地球に広がる、塩水の巨大すぎる水溜り、海。でも自分の好むそれはよく旅行会社のコマーシャル・メッセージに耳にするような青い海とか、白い砂浜とかそういうきらびやかで飾り立てられた表現で言い表される大層なものではなくて。
また、もっと言うならば、透き通っているわけでも、さわやかな潮風薫るブルーでもない。むしろそんなさわやかな潮風を運び香らせてくるイメージなどとは正反対の、木々生い茂る山のように森のように、生育しきった磯の海草たちのこびりついた色をその内側へと溶かした、深くて底の見えない、くどいくらいに濁ったひたすらに濃い緑色だ。
少なくとも自分にとって子供のころからごく近くにあり、目で奥底を覗き見て耳で揺れる水面の音を聴いて鼻で磯臭い匂いをかいでいたのは、そんな海であったから。
そう。
ちょうど今、潮風と経年劣化に汚れくすんだ透明度で、外界と船内とを区切っている丸窓から見える、灰色じみた消え辛い泡を航跡に残し後方に流れていく、広い海原と同じように。
*
──そうやって、定形のない水面を見ながら自分はこの島にきた。そして今は島の側から、己が渡り、やってきた海をみている。

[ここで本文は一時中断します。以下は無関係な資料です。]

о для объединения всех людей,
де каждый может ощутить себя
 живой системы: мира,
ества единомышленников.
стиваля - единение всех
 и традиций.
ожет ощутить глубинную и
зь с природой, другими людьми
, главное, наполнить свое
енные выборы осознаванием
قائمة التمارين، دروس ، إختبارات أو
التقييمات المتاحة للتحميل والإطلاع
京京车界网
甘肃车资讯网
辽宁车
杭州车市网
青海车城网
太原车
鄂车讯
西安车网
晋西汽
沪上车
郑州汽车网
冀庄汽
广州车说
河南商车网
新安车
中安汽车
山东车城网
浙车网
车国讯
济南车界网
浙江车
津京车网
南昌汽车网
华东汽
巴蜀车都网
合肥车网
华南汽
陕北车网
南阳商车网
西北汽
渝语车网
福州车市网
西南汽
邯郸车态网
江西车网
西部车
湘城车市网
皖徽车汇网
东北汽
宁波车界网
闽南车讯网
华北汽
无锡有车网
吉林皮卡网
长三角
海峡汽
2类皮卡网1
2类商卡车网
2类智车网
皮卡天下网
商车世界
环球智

今年の夏は、帰らない。大学一年生の緒方守が両親の暮らす福岡の実家へとそう電話口で告げたのは、ほんの四十時間ほど前のことでしかない。この島に到着してからは、二十四時間も経っていないのだ。
まだ十八歳──この十二月でようやく十九歳の青年は、髭を剃った後のつるつるになった顎を撫でながら、センチになりつつある自分の、それでいて容易く行動を起こすフットワークの軽さに我ながら呆れる。特にこれといった明確な理由もなく。ただ「久しぶりに行ってみるか」程度の感覚でなんとなくやってくるというような人間も、過疎化の進み本土からも遠いこの島にはそうそういるものでもないだろう。
だが親元に帰るという選択肢がなくなってすぐ、守の頭には今自分のいるこの場所が思い浮かんだ。

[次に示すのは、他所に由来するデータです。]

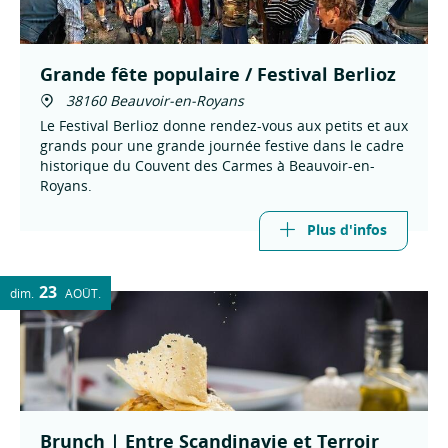
Grande fête populaire / Festival Berlioz
38160 Beauvoir-en-Royans
Le Festival Berlioz donne rendez-vous aux petits et aux
grands pour une grande journée festive dans le cadre
historique du Couvent des Carmes à Beauvoir-en-
Royans.
Plus d'infos
23
dim.
AOÛT
Brunch | Entre Scandinavie et Terroir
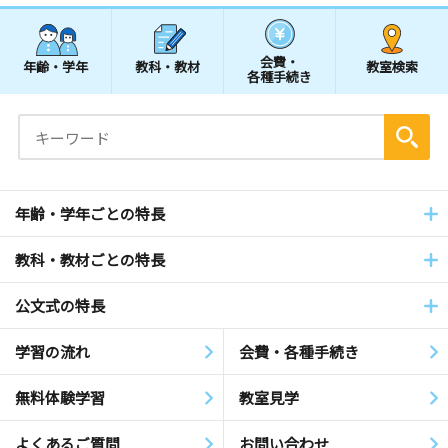
会費・
年齢・学年
教科・教材
教室検索
各種手続き
年齢・学年ごとの特長
教科・教材ごとの特長
公文式の特長
学習の流れ
会費・各種手続き
無料体験学習
教室見学
よくあるご質問
お問い合わせ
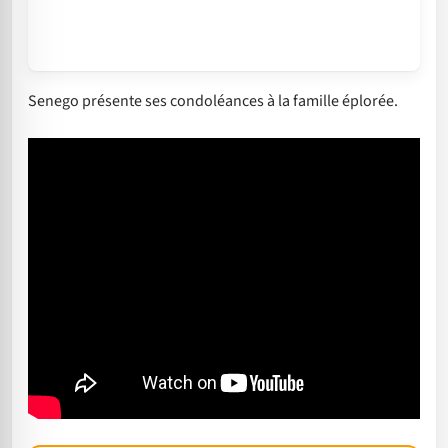
Senego présente ses condoléances à la famille éplorée.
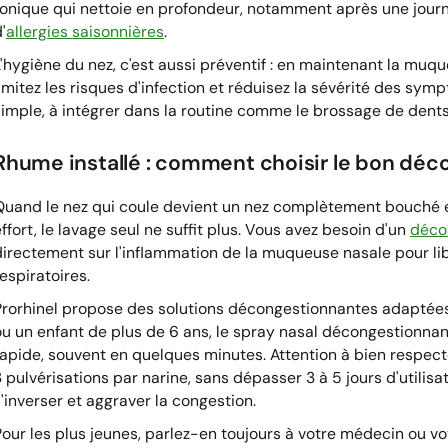
tonique qui nettoie en profondeur, notamment après une journ
'
allergies saisonnières
.
L'hygiène du nez, c'est aussi préventif : en maintenant la muq
limitez les risques d'infection et réduisez la sévérité des sy
simple, à intégrer dans la routine comme le brossage de dents
Rhume installé : comment choisir le bon dé
Quand le nez qui coule devient un nez complètement bouché 
ffort, le lavage seul ne suffit plus. Vous avez besoin d'un
déco
directement sur l'inflammation de la muqueuse nasale pour li
espiratoires.
Prorhinel propose des solutions décongestionnantes adaptées 
ou un enfant de plus de 6 ans, le spray nasal décongestionn
rapide, souvent en quelques minutes. Attention à bien respecte
 pulvérisations par narine, sans dépasser 3 à 5 jours d'utilisat
s'inverser et aggraver la congestion.
Pour les plus jeunes, parlez-en toujours à votre médecin ou vo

青海島。二文字目の『海』の『う』が省略されてあおみじま、と読む──電柱に張られた金属板に役場の呼称として表記されたそれは、父方の親戚と祖父母の住む実家がある、そういった関係性で守とつながっているこの島の名前だ。
その中心にひとつ、大きな山があって。電柱や、品種も不明瞭な木々の立ち並ぶ山道を既に、そこそこの高さまで登ってきている。見下ろせばそれらの隙間からおだやかな海と、そこに停泊する漁師たちの漁船群が時折漏れ見えてくるのも島の構造からすれば道理である。
左手には柄杓とビール、コーラやシロップ漬けみかんの缶を所狭しといっぱいにつっこんだ木の桶。辛うじてアスファルト舗装された車一台分の幅の山道にわずかばかり前方を行くのが見えるのは、やや小柄な少女の後姿だ。
Tシャツに、デニムのミニスカート。履きなれているのがよくわかる、柔らかげに馴染んだ素材のスニーカー。強い夏の日差しを避けるようにして木々の影を縫って歩くその手にあるのは、蝋燭とか、線香とか。守と少女が抱えた荷物はそれぞれに正しく、墓参りのために必要な道具ばかりであった。
「マモルくん」
その、先を行く従妹──緒方あずさが、肩より少し上の髪を揺らせて、くるりと振り返った。
高校生の彼女は同じ苗字の守より、年齢的には二つ下。
同年代の従姉妹同士ということで守にとっては、距離が距離だけに昔から一緒にすごす機会は少なかったものの、なんだかんだでたまに会えばそのブランクにかかわりなく、ぴったりと息の合う妹のような存在だ。彼女の向こう側には、木々の切れ目。更にその先に、明らかにそれまでの風景とは異なる石造りの造営物がいくつにも聳え見えている。
それは、墓地だった。小さなこの島でその生命を最後まで使い果たしていった人々が眠る、小高い山の中腹に築造された石造りの霊園。この中に、緒方家の墓も入っている。他の島民たちの例に、漏れることなく。
「あっつ……」
従妹の後を追うようにして木々の作る木陰を抜け、石畳へと足を踏み出した瞬間、太陽の灼熱が身を焦がした。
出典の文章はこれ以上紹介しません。